In terms of acute PV reconnections, there were no significant differences between the two groups whether these reconnections occurred spontaneously or after adenosine infusion. Procedure durations, left atrium dwell times, and fluoroscopy times were essentially the same.

Safety outcomes were equivalent for the two procedures. The primary safety endpoint of esophageal thermal lesions occurred in 6.5% of the LPLD group and in 7.5% of the HPSD group (P = .94).

For overall complications — including pericardial effusion, hematoma/bleeding, atrioesophageal fistula, and stroke/transient ischemic attack/systemic embolism — the rate in the LPLD group was 6.0% and in the HPSD group was 7.9% (P = .64).

There was a nonsignificant trend toward more thromboembolic complications in the HPSD group, which Merino said "warrants further investigation before high-power, short-duration is recommended for regular clinical practice."

Commenting on the trial, Boris Schmidt, MD, Cardiovascular Center Bethanien, Frankfurt, Germany, asked, "Why would I do high-power, short-duration ablation?" The answers lie in the knowledge that the lesions using HPSD ablation are broader and shallower, thereby possibly sparing esophageal heating when placed over the posterior atrial wall. A second reason may be that with standardized lesions, "one can standardize the point-by-point ablation for pulmonary vein isolation procedures. This was investigated in this study."

However, along this line, one criticism that he raised is that in the HPSD group, no ablation index or lesion size index was used to standardize the lesion set, especially not at the posterior wall.
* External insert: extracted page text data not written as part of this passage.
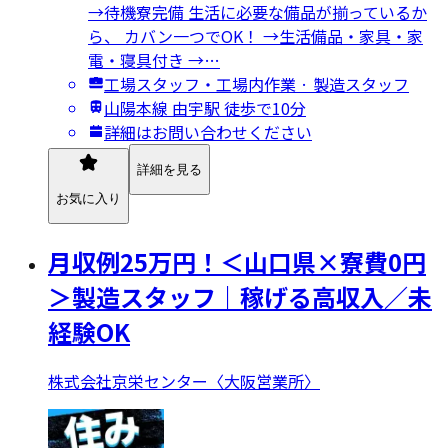
→待機寮完備 生活に必要な備品が揃っているか
ら、 カバン一つでOK！ →生活備品・家具・家
電・寝具付き →…
工場スタッフ・工場内作業 · 製造スタッフ
山陽本線 由宇駅 徒歩で10分
詳細はお問い合わせください
詳細を見る
お気に入り
月収例25万円！＜山口県×寮費0円
＞製造スタッフ｜稼げる高収入／未
経験OK
株式会社京栄センター〈大阪営業所〉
"As a consequence, we saw an identical number of esophageal lesions in both arms, which is a little bit disappointing," Schmidt said. "On the other hand, it's encouraging that in both arms, it was really, really low." He suggested that the investigators could have considered using temperature monitoring, which may have added a margin of safety in terms of avoiding esophageal lesions.

Finally, he said he found the difference in rates of pericardial effusion in the HPSD and LPLD groups "a little striking," although not statistically significant (4 vs 1; P = .20), raising the possibilities that the difference resulted from no ablation index being used or that the 9-second, 70-Watt ablation parameters might be too much for some regions in the left atrium.

POWER FAST III was funded by a peer-reviewed grant from the Instituto de Salud Carlos III of Spain. Merino has research contracts with Abbott, Boston Scientific, and Medtronic; an educational contract with Abbott and Microport; and is on an advisory board for Sanofi. Schmidt has research contracts from Medtronic, Abbott, and BSCI; and a consulting, royalty, owner, or stockholder relationship with Abbott and BSCI.

European Heart Rhythm Association (EHRA) 2022. Presented April 4, 2022.